According to a recent study, the number of American children considered to be obese has more than tripled since the 1970s. Defined as an excess of body fat, obesity is measured using the Body Mass Index, or BMI screening tool. There are a variety of factors that contribute to childhood obesity; while some are inherent, such as genetics, the environment we create for our children has a lot to do with their overall health and wellness. From the abundance of processed, high-fat and sugar laden foods and exaggerated portion sizes to a fast-paced lifestyle, the today’s child has a lot of obstacles on the path to ensuring a healthy lifestyle. Here are some ways parents can ensure a healthy home environment when it comes to preventing childhood obesity.
Apples Don’t Fall Far
Before we begin to frame the habits of our children, we must take a good look at our own routines. Parents who are overweight or obese, or who maintain poor diet and exercise habits, often promote or allow these same behaviors in their children, even if they are trying not to. Breaking this cycle starts with a conscientious effort to establish healthy habits at home for everyone – not just the kids. Focus on good health, rather than body weight, which can lead to negative and sometimes destructive body image issues. Start by establishing daily meal and snack times, and conduct meal prep so that healthy foods are always on hand. Even though life can get pretty hectic, when we don’t plan ahead, it’s easier to resort to fast food or unhealthy options out of convenience.

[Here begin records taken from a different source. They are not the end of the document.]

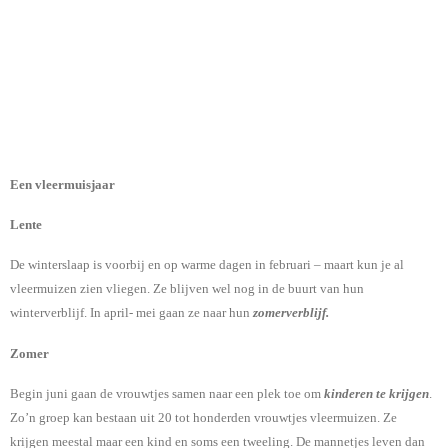
Een vleermuisjaar
Lente
De winterslaap is voorbij en op warme dagen in februari – maart kun je al
vleermuizen zien vliegen. Ze blijven wel nog in de buurt van hun
winterverblijf. In april- mei gaan ze naar hun
zomerverblijf.
Zomer
Begin juni gaan de vrouwtjes samen naar een plek toe om
kinderen te krijgen
.
Zo’n groep kan bestaan uit 20 tot honderden vrouwtjes vleermuizen. Ze
krijgen meestal maar een kind en soms een tweeling. De mannetjes leven dan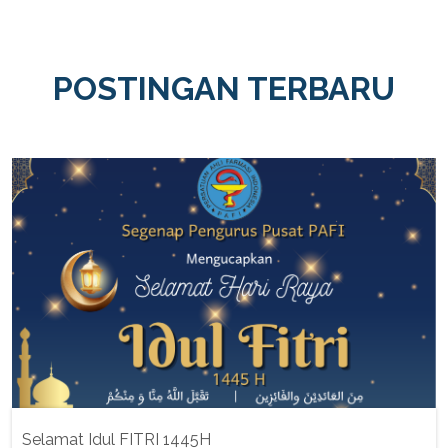
POSTINGAN TERBARU
Selamat Idul FITRI 1445H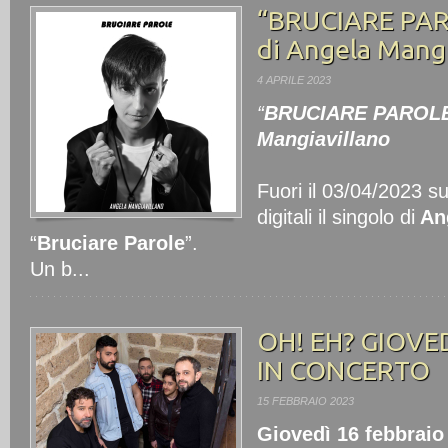
“BRUCIARE PARO
di Angela Mangi
4 APRILE 2023
“
BRUCIARE PAROL
Mangiavillano
Fuori il 03/04/2023 su
digitali il singolo di
Ang
“
Bruciare Parole
”.
Un b...
OH! EH? GIOVE
IN CONCERTO
15 FEBBRAIO 2023
Giovedì 16 febbraio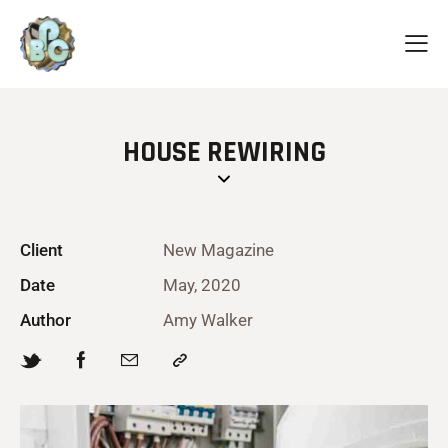
HOUSE REWIRING
Client
New Magazine
Date
May, 2020
Author
Amy Walker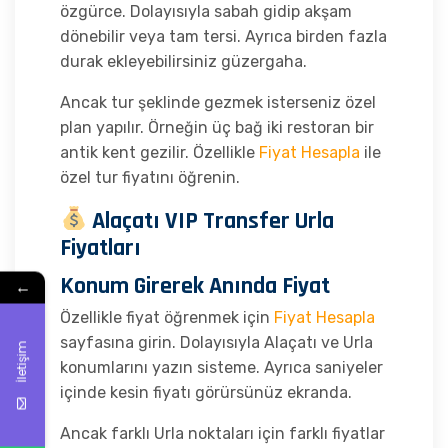
özgürce. Dolayısıyla sabah gidip akşam
dönebilir veya tam tersi. Ayrıca birden fazla
durak ekleyebilirsiniz güzergaha.
Ancak tur şeklinde gezmek isterseniz özel
plan yapılır. Örneğin üç bağ iki restoran bir
antik kent gezilir. Özellikle
Fiyat Hesapla
ile
özel tur fiyatını öğrenin.
Alaçatı VIP Transfer Urla
Fiyatları
Konum Girerek Anında Fiyat
←
Özellikle fiyat öğrenmek için
Fiyat Hesapla
sayfasına girin. Dolayısıyla Alaçatı ve Urla
İletişim
konumlarını yazın sisteme. Ayrıca saniyeler
içinde kesin fiyatı görürsünüz ekranda.
Ancak farklı Urla noktaları için farklı fiyatlar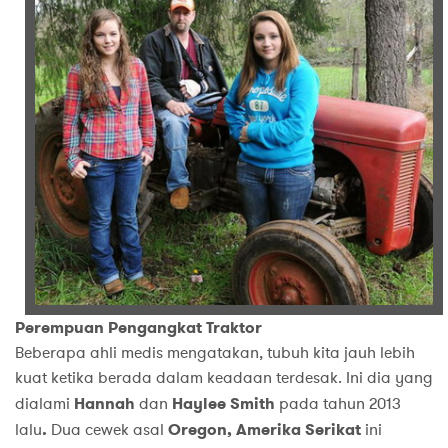
Perempuan Pengangkat Traktor
Beberapa ahli medis mengatakan, tubuh kita jauh lebih
kuat ketika berada dalam keadaan terdesak. Ini dia yang
dialami
Hannah
dan
Haylee Smith
pada tahun 2013
lalu
.
Dua cewek asal
Oregon, Amerika Serikat
ini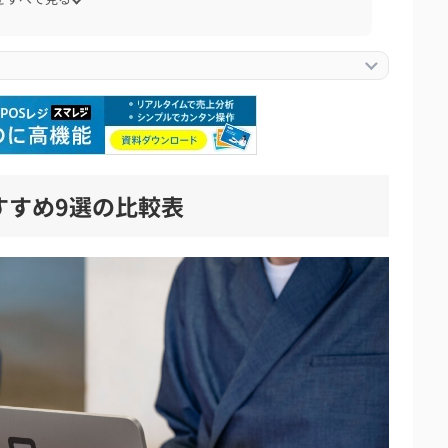
デメリット
おすすめ9選の比較表
策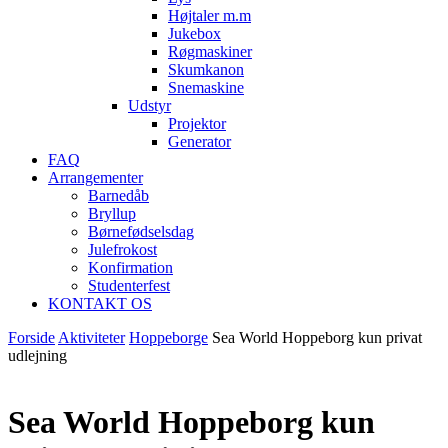
Højtaler m.m
Jukebox
Røgmaskiner
Skumkanon
Snemaskine
Udstyr
Projektor
Generator
FAQ
Arrangementer
Barnedåb
Bryllup
Børnefødselsdag
Julefrokost
Konfirmation
Studenterfest
KONTAKT OS
Forside
Aktiviteter
Hoppeborge
Sea World Hoppeborg kun privat
udlejning
Sea World Hoppeborg kun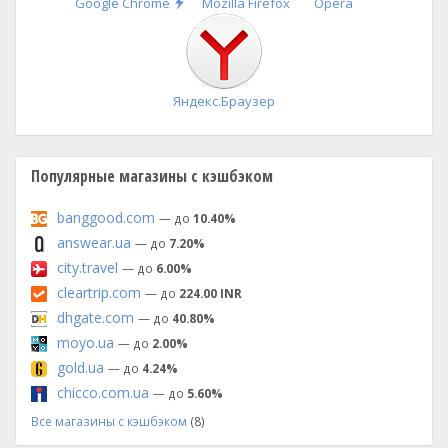
Быстрая
Google Chrome
Mozilla Firefox
Opera
установка
Яндекс.Браузер
Популярные магазины с кэшбэком
banggood.com
— до
10.40%
answear.ua
— до
7.20%
city.travel
— до
6.00%
cleartrip.com
— до
224.00 INR
dhgate.com
— до
40.80%
moyo.ua
— до
2.00%
gold.ua
— до
4.24%
chicco.com.ua
— до
5.60%
Все магазины с кэшбэком
(8)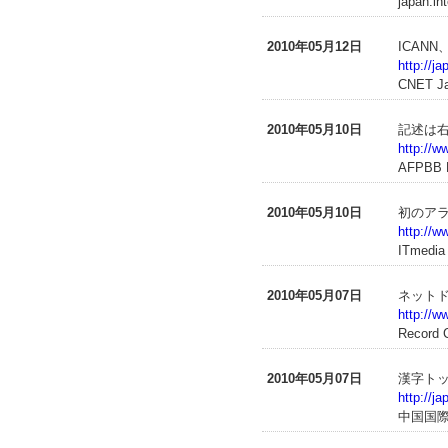
japan.in
2010年05月12日
ICAN
http://
CNET J
2010年05月10日
記述は
http://w
AFPBB 
2010年05月10日
初のア
http://w
ITmedia
2010年05月07日
ネット
http://w
Record 
2010年05月07日
漢字トッ
http://j
中国国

Re-evaluate your family’s relationship with food
Have you ever rewarded your child with food? It’s a common occurrence; the child gets a good grade and instead of a gold star, they’re praised with a cookie or ice cream sundae. While it may seem like harmless, using food as a reward, or making certain foods off limits, can create a negative mental framework that can lead to unhealthy associations with food. Labeling certain food items (such as sweets, fast foods and fried foods) as “bad” will most certainly make them more desired. As the old “push the red button” metaphor goes, when a child is told not to do something, they tend to want to do it more.
Pediatricians recommend that children between the ages of six and seventeen must be active for sixty minutes a day, for at least five days per week to sustain good health. If you’re finding it difficult to wean your children off of electronic devices and smartphones, encourage sports, dance, or fitness programs to keep them entertained. If their electronic devices are glued to their hands, seek out apps that keep track of steps, promote healthy lifestyles or hobbies that get kids moving, such as Geocaching or scavenger hunts. Take little ones to parks or playgrounds where they can interact with other children, and if possible, provide them with the equipment needed to participate.
These are just a few of the many ways you can make the move toward healthier habits for your family. Talk to your pediatrician who will have tips and tricks for making the transition easier. Children’s Health Care is a Pediatric provider offering comprehensive care from birth through adolescence. From routine immunizations to personalized pediatric nutritional advice – their experienced staff does it all. For more information, call their Newburyport office at 978-465-7121 (Lower Level) or 978-388-9880 (Upper Level), or in Haverhill at 978-373-6557.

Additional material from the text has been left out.